The group has also worked with officials from the Charlotte-based Center for Prevention Services, which in 2019 awarded a five-year, $1.26 million Partnership for Success Grant (PSG) to help curb the substance abuse in Stanly. In addition to its major initiatives, CPS has helped bolster and expand membership in Project Lazarus.

In addition to her efforts with Projects Lazarus, Layton also helped secure grants to help build the department’s response to combatting the epidemic.

“I’m so proud of the community partners that have stepped up to build the programs that were needed to meet the needs and to help fill the gaps and to keep people safe,” Layton said.

While the community hasn’t yet witnessed the full impacts of these programs and opioids remain a problem, she’s optimistic about the near future.

“In five years, our numbers are going to look radically different as long as those programs are still operating and are still healthy.”

Working during the pandemic 

When Layton was in graduate school, she took classes such as epidemiology and biostatistics, where she learned about pandemics, including how they spread and how best to try and contain them. Little did she know at the time how useful that information would be.

She remembers the concerns local health departments had when a few cases of Ebola were first reported in the country in 2014, but the threat was quickly contained and never materialized into a true crisis. The prospect of an actual pandemic occurring in the United States became a distinct possibility for Layton when she read several peer-reviewed journals around 2018 and 2019 suggesting the country was on the cusp of experiencing one.

“I was like, ‘Hmm, I need to do some reading on that,” and so she began reading books about previous pandemics like the flu of 1918 and how animals can transmit infectious diseases to humans.

Layton had just returned to Stanly from a trip to Washington, D.C. last spring when what she learned about in school became a reality. The health department quickly pivoted from its normal functions and its work almost exclusively focused around dealing with COVID-19.

The health department set up a public health command center and Layton became the preparedness coordinator, which involved documenting everything that happened within the department. Even before guidelines were sent out from the state, Layton said, the department had already implemented COVID case investigations and contact tracing protocols.

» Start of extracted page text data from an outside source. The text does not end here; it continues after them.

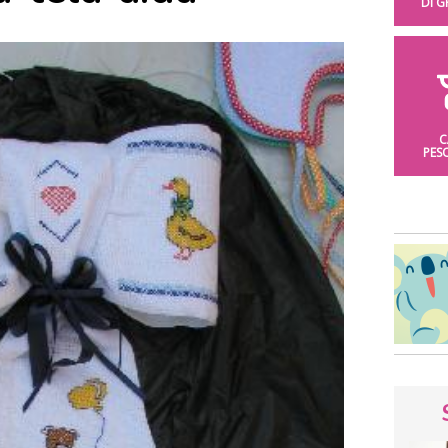
DI 
C
PES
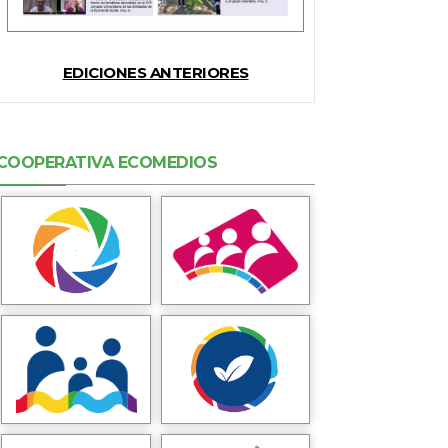
EDICIONES ANTERIORES
COOPERATIVA ECOMEDIOS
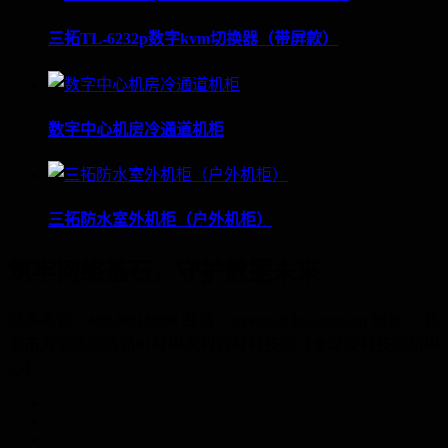
三拓TL-6232p数字kvm切换器（带屏款）
数字中心机房冷通道机柜
三拓防水室外机柜（户外机柜）
筑牢网络基石，守护数据未来
联系电话：400-060-6668 邮箱：service@3tuo.com.cn 地址： 北
京市海淀区北清路81号中关村壹号科技园【全球硬科技创新中
心】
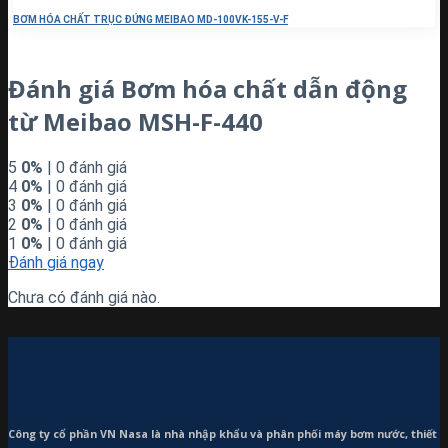
BƠM HÓA CHẤT TRỤC ĐỨNG MEIBAO MD-100VK-155-V-F
Đánh giá Bơm hóa chất dẫn động
từ Meibao MSH-F-440
5
0%
| 0 đánh giá
4
0%
| 0 đánh giá
3
0%
| 0 đánh giá
2
0%
| 0 đánh giá
1
0%
| 0 đánh giá
Đánh giá ngay
Chưa có đánh giá nào.
Công ty cổ phần VN Nasa là nhà nhập khẩu và phân phối máy bơm
nước, thiết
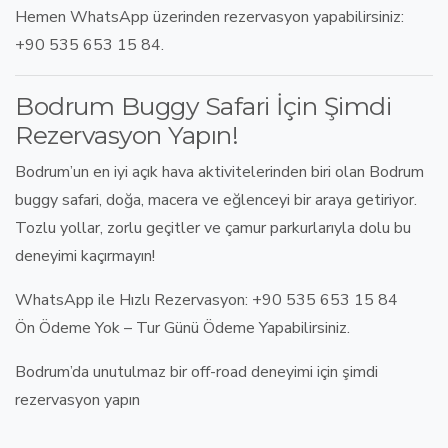
Hemen
WhatsApp üzerinden rezervasyon yapabilirsiniz:
+90 535 653 15 84.
Bodrum Buggy Safari İçin Şimdi
Rezervasyon Yapın!
Bodrum’un
en iyi açık hava aktivitelerinden biri
olan
Bodrum
buggy safari
,
doğa, macera ve eğlenceyi bir araya getiriyor
.
Tozlu yollar, zorlu geçitler ve çamur parkurlarıyla dolu bu
deneyimi kaçırmayın!
WhatsApp ile Hızlı Rezervasyon: +90 535 653 15 84
Ön Ödeme Yok – Tur Günü Ödeme Yapabilirsiniz.
Bodrum’da unutulmaz bir
off-road deneyimi
için şimdi
rezervasyon yapın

“It’s impressive to see how quickly our staff scaled up and prepared to respond,” she said, noting many worked around the clock with few breaks. “We put in a lot of time to try and get ahead of it.”

But even with vaccinations readily available to most people, COVID cases have rapidly increased in Stanly over the past month and are showing no signs of slowing down — especially with almost 70 percent of residents not yet fully vaccinated.

And this has Layton worried.

“At this point, after what we have seen in the last year and a half, I am more frightened now than I was a year ago,” she said, noting that she’s seen models estimating the pandemic could last another year. She’s most worried about the virus mutating and producing even more infectious and deadly variants.

With Stanly still a long way from achieving herd immunity, the best way people can protect themselves, she said, is by getting vaccinated and wearing masks in public spaces.

While the past year and a half has been difficult and has presented the department with numerous obstacles, Layton is proud of her former co-workers and the work they have accomplished.

“I’m so proud of them, but I’m also proud of the fact that we’re part of history,” she said. “We have made history in the service that we provided to our community.”

Layton will now begin to make history elsewhere, with another county’s health department. One of her biggest projects in Randolph, aside from dealing with the pandemic, will be working to address the county’s struggles with opioid overdoses, an issue she is familiar with.

Even with the new job, she will continue to maintain an active presence in Stanly. She still lives in the area, her 9-year-old son Rhys is enrolled in the school system and she plans to support the many programs she helped create.

“I think, I hope, that I’ve left a mark in the county,” she said.